During the following years, Dick would work with others to develop Apollo’s unique overseas offerings, changing the company’s name to Apollo International Security reflective of its new global profile. In particular, these offerings included the development, for the first time in the U.S. security industry, of an all-encompassing, international security package which, in effect, offered participating companies with opportunities to trade in their existing, expensive corporate security operations for cost-effective, home-grown Apollo surrogates.

In turn, these Apollo operatives offered their proven skills and local knowledge to their clients to handle anything from routine plant visits by corporate executives to far more complex and dangerous operations involving labor disputes, work place violence, or possible evacuation scenarios where their access to local political and law enforcement individuals often proved invaluable. The underlying premise of this package that ‘one size does not fit all,” proved popular with a wide range of companies, from Fortune 200 behemoths to smaller, ‘new to market’ investors/traders who were attracted to Dick’s ideas for a pro-rated payment schedule which could be adjusted upwards or downwards on a regular basis, depending of the type and level of security activity required.

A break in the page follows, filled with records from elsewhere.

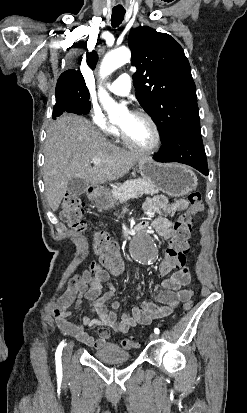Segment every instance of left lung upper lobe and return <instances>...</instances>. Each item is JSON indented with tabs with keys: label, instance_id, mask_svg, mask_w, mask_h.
Here are the masks:
<instances>
[{
	"label": "left lung upper lobe",
	"instance_id": "1",
	"mask_svg": "<svg viewBox=\"0 0 247 413\" xmlns=\"http://www.w3.org/2000/svg\"><path fill=\"white\" fill-rule=\"evenodd\" d=\"M136 97L160 131L161 142L179 131L200 132L196 86L182 47L168 34L138 27L128 38Z\"/></svg>",
	"mask_w": 247,
	"mask_h": 413
}]
</instances>
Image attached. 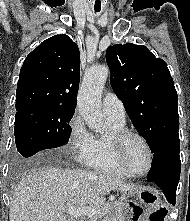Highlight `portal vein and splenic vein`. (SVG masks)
<instances>
[{
    "mask_svg": "<svg viewBox=\"0 0 190 221\" xmlns=\"http://www.w3.org/2000/svg\"><path fill=\"white\" fill-rule=\"evenodd\" d=\"M67 213L72 219L79 218L81 216H88L90 218H93L99 215L101 213V210L98 208H93L92 206H85L80 208L70 207L68 208Z\"/></svg>",
    "mask_w": 190,
    "mask_h": 221,
    "instance_id": "portal-vein-and-splenic-vein-1",
    "label": "portal vein and splenic vein"
}]
</instances>
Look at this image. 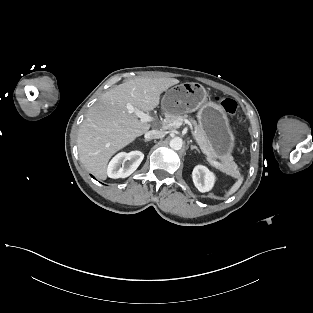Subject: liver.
Segmentation results:
<instances>
[{"mask_svg":"<svg viewBox=\"0 0 313 313\" xmlns=\"http://www.w3.org/2000/svg\"><path fill=\"white\" fill-rule=\"evenodd\" d=\"M178 83L175 78H137L103 94L78 132L80 161L88 171L105 180L109 159L150 129L148 122L128 112L127 104L148 113L159 105L161 93Z\"/></svg>","mask_w":313,"mask_h":313,"instance_id":"1","label":"liver"}]
</instances>
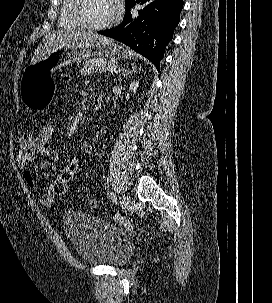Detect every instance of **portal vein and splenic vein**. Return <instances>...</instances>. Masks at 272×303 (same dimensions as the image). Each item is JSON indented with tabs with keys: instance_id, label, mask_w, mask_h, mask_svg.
Here are the masks:
<instances>
[{
	"instance_id": "18ae733b",
	"label": "portal vein and splenic vein",
	"mask_w": 272,
	"mask_h": 303,
	"mask_svg": "<svg viewBox=\"0 0 272 303\" xmlns=\"http://www.w3.org/2000/svg\"><path fill=\"white\" fill-rule=\"evenodd\" d=\"M106 70L110 71L111 73H118V72H120V69L117 68V67H107Z\"/></svg>"
}]
</instances>
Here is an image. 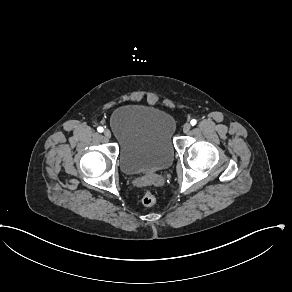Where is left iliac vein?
Segmentation results:
<instances>
[{"mask_svg":"<svg viewBox=\"0 0 292 292\" xmlns=\"http://www.w3.org/2000/svg\"><path fill=\"white\" fill-rule=\"evenodd\" d=\"M190 129H191V125L189 123H185L183 125V132L184 133H188L190 131Z\"/></svg>","mask_w":292,"mask_h":292,"instance_id":"1","label":"left iliac vein"}]
</instances>
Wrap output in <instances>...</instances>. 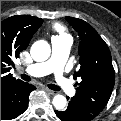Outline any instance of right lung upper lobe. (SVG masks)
<instances>
[{
    "instance_id": "right-lung-upper-lobe-1",
    "label": "right lung upper lobe",
    "mask_w": 121,
    "mask_h": 121,
    "mask_svg": "<svg viewBox=\"0 0 121 121\" xmlns=\"http://www.w3.org/2000/svg\"><path fill=\"white\" fill-rule=\"evenodd\" d=\"M41 18L16 15L1 22V91L6 87L21 83L9 73L13 60L26 49L34 33L42 25Z\"/></svg>"
}]
</instances>
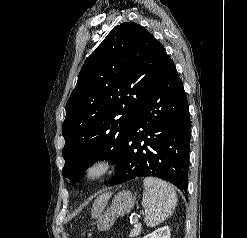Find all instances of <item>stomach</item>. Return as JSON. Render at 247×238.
<instances>
[{
  "instance_id": "stomach-1",
  "label": "stomach",
  "mask_w": 247,
  "mask_h": 238,
  "mask_svg": "<svg viewBox=\"0 0 247 238\" xmlns=\"http://www.w3.org/2000/svg\"><path fill=\"white\" fill-rule=\"evenodd\" d=\"M135 204V196L130 191L119 192L112 200L111 206L99 217L97 228L100 231L110 229L118 217L131 212Z\"/></svg>"
}]
</instances>
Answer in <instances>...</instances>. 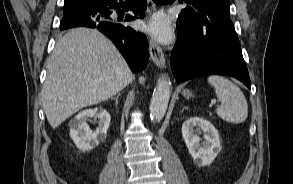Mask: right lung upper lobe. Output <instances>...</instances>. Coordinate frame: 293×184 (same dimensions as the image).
Wrapping results in <instances>:
<instances>
[{"mask_svg":"<svg viewBox=\"0 0 293 184\" xmlns=\"http://www.w3.org/2000/svg\"><path fill=\"white\" fill-rule=\"evenodd\" d=\"M97 0H65V5L63 8L64 14L71 12L76 9H81Z\"/></svg>","mask_w":293,"mask_h":184,"instance_id":"1","label":"right lung upper lobe"}]
</instances>
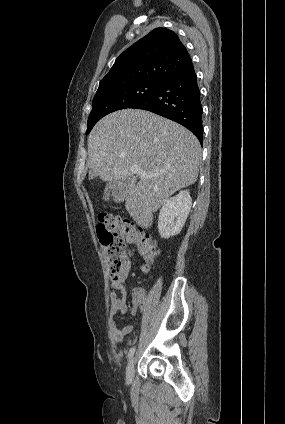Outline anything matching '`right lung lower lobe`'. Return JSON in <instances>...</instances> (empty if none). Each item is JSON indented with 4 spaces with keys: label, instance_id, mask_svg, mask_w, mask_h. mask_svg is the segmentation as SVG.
<instances>
[{
    "label": "right lung lower lobe",
    "instance_id": "right-lung-lower-lobe-1",
    "mask_svg": "<svg viewBox=\"0 0 285 424\" xmlns=\"http://www.w3.org/2000/svg\"><path fill=\"white\" fill-rule=\"evenodd\" d=\"M130 108L148 110L173 120L189 129L200 143L203 142V110L193 64L164 81L154 94Z\"/></svg>",
    "mask_w": 285,
    "mask_h": 424
}]
</instances>
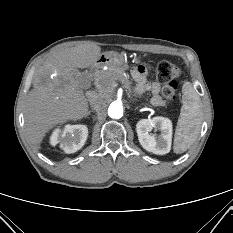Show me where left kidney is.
Instances as JSON below:
<instances>
[{"instance_id":"1","label":"left kidney","mask_w":233,"mask_h":233,"mask_svg":"<svg viewBox=\"0 0 233 233\" xmlns=\"http://www.w3.org/2000/svg\"><path fill=\"white\" fill-rule=\"evenodd\" d=\"M152 129L159 130V136L150 134ZM136 132L141 146L154 154L165 155L171 150L172 122L165 117L141 119L136 124Z\"/></svg>"}]
</instances>
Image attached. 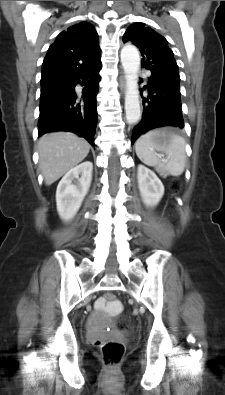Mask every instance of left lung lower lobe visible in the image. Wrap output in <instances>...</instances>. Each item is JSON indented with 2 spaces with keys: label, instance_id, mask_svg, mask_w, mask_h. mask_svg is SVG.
<instances>
[{
  "label": "left lung lower lobe",
  "instance_id": "1",
  "mask_svg": "<svg viewBox=\"0 0 225 395\" xmlns=\"http://www.w3.org/2000/svg\"><path fill=\"white\" fill-rule=\"evenodd\" d=\"M180 79L163 73H151L148 85V96L143 97L142 120L133 130L132 143L147 131L170 125L183 128L180 100Z\"/></svg>",
  "mask_w": 225,
  "mask_h": 395
}]
</instances>
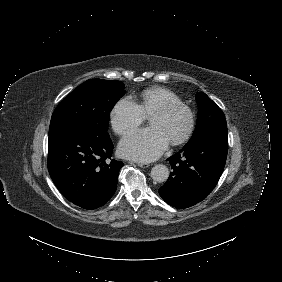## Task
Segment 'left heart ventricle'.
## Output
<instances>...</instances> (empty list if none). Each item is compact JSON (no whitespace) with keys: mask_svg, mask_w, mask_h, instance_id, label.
<instances>
[{"mask_svg":"<svg viewBox=\"0 0 282 282\" xmlns=\"http://www.w3.org/2000/svg\"><path fill=\"white\" fill-rule=\"evenodd\" d=\"M168 103L170 102L165 101L159 107H162ZM149 123L151 126L160 128L170 141L182 133L186 124V119L183 113L174 112L167 116L153 115L149 118Z\"/></svg>","mask_w":282,"mask_h":282,"instance_id":"1","label":"left heart ventricle"}]
</instances>
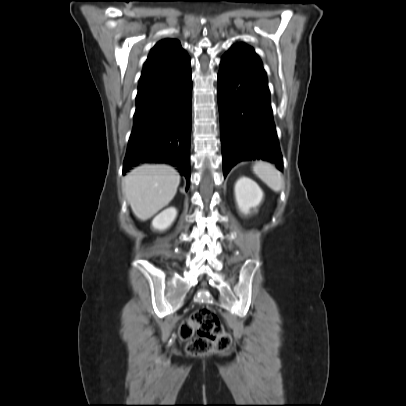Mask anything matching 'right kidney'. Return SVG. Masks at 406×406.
Here are the masks:
<instances>
[{
    "instance_id": "ca27d5eb",
    "label": "right kidney",
    "mask_w": 406,
    "mask_h": 406,
    "mask_svg": "<svg viewBox=\"0 0 406 406\" xmlns=\"http://www.w3.org/2000/svg\"><path fill=\"white\" fill-rule=\"evenodd\" d=\"M177 217V210L174 207L167 208L152 220V227L159 231L169 228Z\"/></svg>"
}]
</instances>
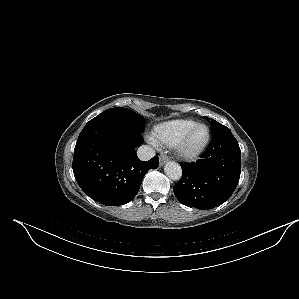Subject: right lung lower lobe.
<instances>
[{
    "label": "right lung lower lobe",
    "instance_id": "1",
    "mask_svg": "<svg viewBox=\"0 0 299 299\" xmlns=\"http://www.w3.org/2000/svg\"><path fill=\"white\" fill-rule=\"evenodd\" d=\"M143 137L132 126L110 115L91 119L79 134L73 158L75 179L90 198L106 206L123 205L137 195L157 156L138 159L135 148Z\"/></svg>",
    "mask_w": 299,
    "mask_h": 299
}]
</instances>
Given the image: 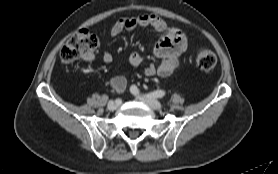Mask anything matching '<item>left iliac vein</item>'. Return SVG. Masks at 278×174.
<instances>
[{
    "mask_svg": "<svg viewBox=\"0 0 278 174\" xmlns=\"http://www.w3.org/2000/svg\"><path fill=\"white\" fill-rule=\"evenodd\" d=\"M137 99L144 102L145 104H147L149 107H151L154 110H159L162 107L161 103L155 99H150V98H146L143 96H137Z\"/></svg>",
    "mask_w": 278,
    "mask_h": 174,
    "instance_id": "1",
    "label": "left iliac vein"
}]
</instances>
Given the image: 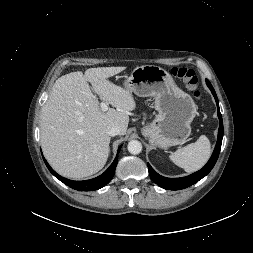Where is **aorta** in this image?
<instances>
[{
	"label": "aorta",
	"mask_w": 253,
	"mask_h": 253,
	"mask_svg": "<svg viewBox=\"0 0 253 253\" xmlns=\"http://www.w3.org/2000/svg\"><path fill=\"white\" fill-rule=\"evenodd\" d=\"M128 151L131 153V154H139L141 151H142V144L140 141L138 140H131L129 143H128Z\"/></svg>",
	"instance_id": "aorta-1"
}]
</instances>
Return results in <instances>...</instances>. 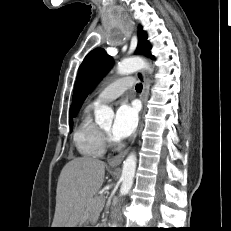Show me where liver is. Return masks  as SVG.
<instances>
[{
	"label": "liver",
	"instance_id": "liver-1",
	"mask_svg": "<svg viewBox=\"0 0 231 231\" xmlns=\"http://www.w3.org/2000/svg\"><path fill=\"white\" fill-rule=\"evenodd\" d=\"M105 163L80 157L62 169L56 190L52 228H76L92 216V200L104 182Z\"/></svg>",
	"mask_w": 231,
	"mask_h": 231
}]
</instances>
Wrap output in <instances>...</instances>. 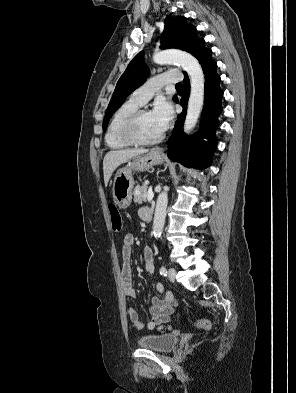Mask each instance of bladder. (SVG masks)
<instances>
[{"mask_svg":"<svg viewBox=\"0 0 296 393\" xmlns=\"http://www.w3.org/2000/svg\"><path fill=\"white\" fill-rule=\"evenodd\" d=\"M179 337L176 334L148 335L138 339L137 344L148 350L159 353H169L178 344Z\"/></svg>","mask_w":296,"mask_h":393,"instance_id":"bladder-1","label":"bladder"}]
</instances>
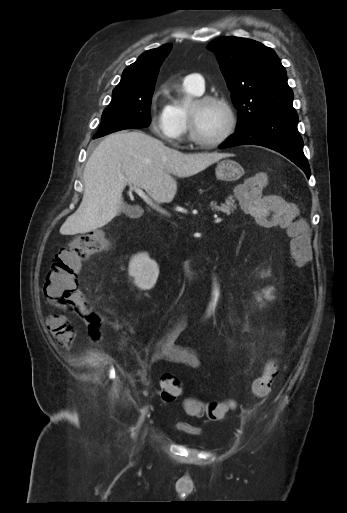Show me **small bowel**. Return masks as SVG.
Returning <instances> with one entry per match:
<instances>
[{"mask_svg": "<svg viewBox=\"0 0 347 513\" xmlns=\"http://www.w3.org/2000/svg\"><path fill=\"white\" fill-rule=\"evenodd\" d=\"M187 317V314H183L170 326L164 338L154 347L150 354L152 361L166 360L190 368H198L200 366V359L193 350L175 343L179 333L186 326ZM46 322L58 346L63 350L71 349L76 336L74 326L65 317L59 315L49 316Z\"/></svg>", "mask_w": 347, "mask_h": 513, "instance_id": "small-bowel-1", "label": "small bowel"}]
</instances>
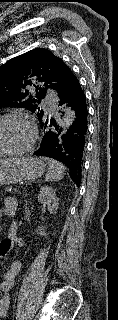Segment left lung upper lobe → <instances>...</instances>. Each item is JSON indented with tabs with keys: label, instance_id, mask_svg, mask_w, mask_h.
Segmentation results:
<instances>
[{
	"label": "left lung upper lobe",
	"instance_id": "1",
	"mask_svg": "<svg viewBox=\"0 0 118 320\" xmlns=\"http://www.w3.org/2000/svg\"><path fill=\"white\" fill-rule=\"evenodd\" d=\"M72 75L62 59L49 50L38 48L26 52L0 67V107L26 108L36 113L40 121L47 115L38 106L46 90L59 94ZM31 87L36 89L35 97L29 95Z\"/></svg>",
	"mask_w": 118,
	"mask_h": 320
}]
</instances>
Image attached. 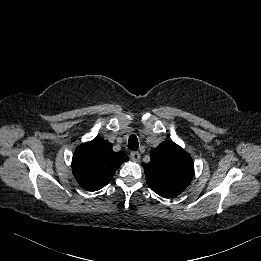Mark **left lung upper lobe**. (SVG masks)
<instances>
[{
    "mask_svg": "<svg viewBox=\"0 0 261 261\" xmlns=\"http://www.w3.org/2000/svg\"><path fill=\"white\" fill-rule=\"evenodd\" d=\"M143 163L149 187L164 198L182 193L194 175V164L188 153L172 141L162 142Z\"/></svg>",
    "mask_w": 261,
    "mask_h": 261,
    "instance_id": "left-lung-upper-lobe-1",
    "label": "left lung upper lobe"
}]
</instances>
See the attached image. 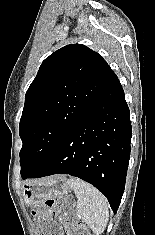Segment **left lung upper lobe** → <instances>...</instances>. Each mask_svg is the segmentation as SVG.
<instances>
[{
  "instance_id": "5c2ea615",
  "label": "left lung upper lobe",
  "mask_w": 155,
  "mask_h": 235,
  "mask_svg": "<svg viewBox=\"0 0 155 235\" xmlns=\"http://www.w3.org/2000/svg\"><path fill=\"white\" fill-rule=\"evenodd\" d=\"M114 76L98 53L81 44L62 47L43 61L20 119L23 179L47 163Z\"/></svg>"
}]
</instances>
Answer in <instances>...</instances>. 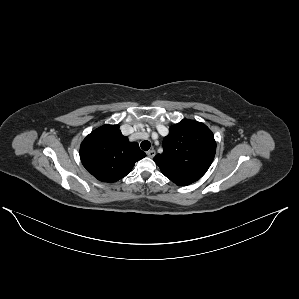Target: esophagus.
I'll return each mask as SVG.
<instances>
[{
  "instance_id": "esophagus-1",
  "label": "esophagus",
  "mask_w": 299,
  "mask_h": 299,
  "mask_svg": "<svg viewBox=\"0 0 299 299\" xmlns=\"http://www.w3.org/2000/svg\"><path fill=\"white\" fill-rule=\"evenodd\" d=\"M146 154H147L148 157L152 158V157L155 156V150H154V149H151V150L147 151Z\"/></svg>"
}]
</instances>
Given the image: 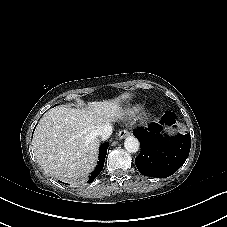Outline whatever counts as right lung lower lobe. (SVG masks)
I'll use <instances>...</instances> for the list:
<instances>
[{
  "mask_svg": "<svg viewBox=\"0 0 227 227\" xmlns=\"http://www.w3.org/2000/svg\"><path fill=\"white\" fill-rule=\"evenodd\" d=\"M109 143L105 142L103 143L100 148H99V161H98V165L96 166L95 170L92 172L88 183L93 182V180L100 174V172L103 169L104 166V162H105V158H106V154H107V149H108Z\"/></svg>",
  "mask_w": 227,
  "mask_h": 227,
  "instance_id": "right-lung-lower-lobe-1",
  "label": "right lung lower lobe"
}]
</instances>
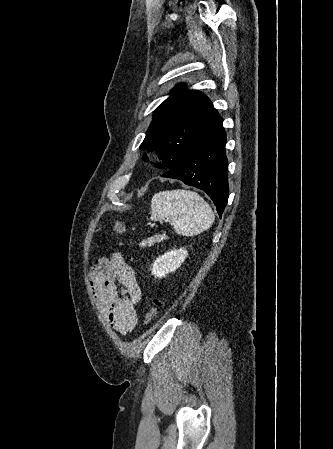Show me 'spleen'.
Segmentation results:
<instances>
[{"label": "spleen", "mask_w": 333, "mask_h": 449, "mask_svg": "<svg viewBox=\"0 0 333 449\" xmlns=\"http://www.w3.org/2000/svg\"><path fill=\"white\" fill-rule=\"evenodd\" d=\"M151 220H171L177 234L197 235L209 229L214 214L209 204L197 193L176 189L156 193L151 200Z\"/></svg>", "instance_id": "1"}]
</instances>
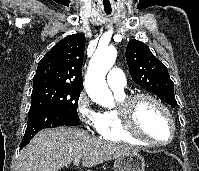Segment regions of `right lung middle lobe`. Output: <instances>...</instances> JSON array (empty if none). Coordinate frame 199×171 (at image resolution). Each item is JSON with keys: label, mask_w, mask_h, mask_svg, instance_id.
I'll return each instance as SVG.
<instances>
[{"label": "right lung middle lobe", "mask_w": 199, "mask_h": 171, "mask_svg": "<svg viewBox=\"0 0 199 171\" xmlns=\"http://www.w3.org/2000/svg\"><path fill=\"white\" fill-rule=\"evenodd\" d=\"M81 87L52 81H33L31 107L51 105L79 119L77 113Z\"/></svg>", "instance_id": "1"}]
</instances>
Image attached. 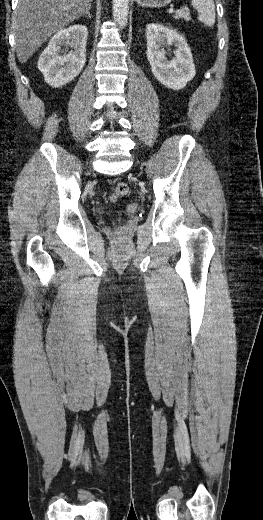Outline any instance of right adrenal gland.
I'll return each mask as SVG.
<instances>
[{
	"label": "right adrenal gland",
	"instance_id": "2a0ac1e0",
	"mask_svg": "<svg viewBox=\"0 0 263 520\" xmlns=\"http://www.w3.org/2000/svg\"><path fill=\"white\" fill-rule=\"evenodd\" d=\"M90 9H91V7L88 9V11H86L85 14H83L82 17H87L88 16L91 19Z\"/></svg>",
	"mask_w": 263,
	"mask_h": 520
}]
</instances>
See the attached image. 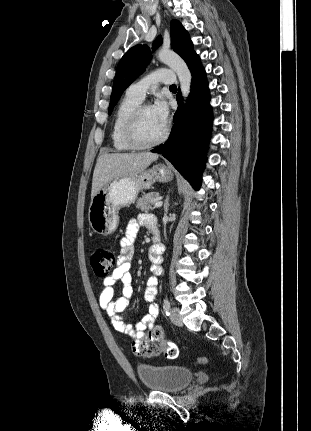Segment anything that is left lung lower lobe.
I'll list each match as a JSON object with an SVG mask.
<instances>
[{
    "mask_svg": "<svg viewBox=\"0 0 311 431\" xmlns=\"http://www.w3.org/2000/svg\"><path fill=\"white\" fill-rule=\"evenodd\" d=\"M188 68L192 73V82L187 108H183L179 91V107L174 115L171 137L151 152L162 154L195 189H199L212 115L208 83L197 54L189 62Z\"/></svg>",
    "mask_w": 311,
    "mask_h": 431,
    "instance_id": "0a47b994",
    "label": "left lung lower lobe"
}]
</instances>
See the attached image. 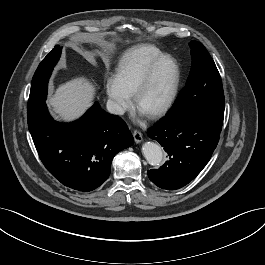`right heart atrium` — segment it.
<instances>
[{"label":"right heart atrium","instance_id":"right-heart-atrium-1","mask_svg":"<svg viewBox=\"0 0 265 265\" xmlns=\"http://www.w3.org/2000/svg\"><path fill=\"white\" fill-rule=\"evenodd\" d=\"M106 93L115 113L122 114L130 106V97L117 86L113 77L106 81Z\"/></svg>","mask_w":265,"mask_h":265}]
</instances>
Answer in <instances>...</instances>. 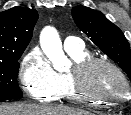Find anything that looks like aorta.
<instances>
[{
    "label": "aorta",
    "mask_w": 131,
    "mask_h": 115,
    "mask_svg": "<svg viewBox=\"0 0 131 115\" xmlns=\"http://www.w3.org/2000/svg\"><path fill=\"white\" fill-rule=\"evenodd\" d=\"M40 45L44 54L52 62L54 69L59 72L65 71L67 58L64 55L57 30L53 27H45L40 35Z\"/></svg>",
    "instance_id": "762f6f07"
}]
</instances>
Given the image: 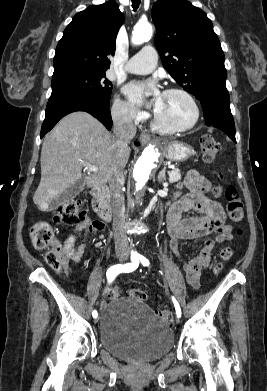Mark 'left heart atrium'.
<instances>
[{
	"mask_svg": "<svg viewBox=\"0 0 267 391\" xmlns=\"http://www.w3.org/2000/svg\"><path fill=\"white\" fill-rule=\"evenodd\" d=\"M147 91H151L152 93V98L147 104L156 110L157 102L162 94L154 81L132 82L125 88L126 95L131 101L137 104H144L146 102L145 93Z\"/></svg>",
	"mask_w": 267,
	"mask_h": 391,
	"instance_id": "left-heart-atrium-1",
	"label": "left heart atrium"
}]
</instances>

Following the sale of Apollo in 2016, Dick gathered a few special friends from his past and a number of new faces from the Emerald Coast and beyond to start a new venture called SocoSIX Strategies, LLC, to build upon the success of his military and Apollo experience. As the sole owner and shareholder in the company, Dick looked upon SocoSIX as an opportunity for a new generation to jump-start their careers in the potentially lucrative but highly competitive world of global security.

Covid19, Dick’s failing health, and some genuine nastiness which was outside his control constituted severe challenges for a while. But he was comforted during his final weeks to see that his vision is being realized by a dedicated team of younger professionals who have dedicated themselves to ensuring that his legacy will live on.

Despite all of these many accomplishments as an athlete, an officer, a student or an entrepreneur, to all those who had the privilege to know and to work with him, Dick Ryer was very much a larger than life individual. Countless individuals in Fort Walton Beach and beyond can speak to the kindness and generosity which marked Dick’s approach to the world around him. Many can offer personal testimonials about Dick’s spontaneous gestures of support during particular low points in their lives. He was a man whose personality flowed from his actions more than his words, although he spoke with a powerful eloquence on the meaning of leadership, honor, and duty on those occasions where a few pearls of genuine wisdom were required.

Dick was born into a small nuclear family without siblings in a small town on Long Island, New York. His father, Vince, and mother, Helen, pre-deceased him, as have most of his relatives, although he was especially fond of his cousin, Tim Neville and his wife, Camella, who still live in New York.

In contrast, Linda’s extended family, and the people both in the U.S. and around the world who considered Dick as a part of their family, too, is vast and number in the scores, if not in the hundreds. It is not unusual to find parents naming their children “Richard” in honor of their friend. But churches and schools also bear his name in parts of Africa and Asia.

To say that he will be missed is a very sore understatement. To say that he will be remembered with great fondness and happy memories will hopefully, over time, remove some of the sting from his absence.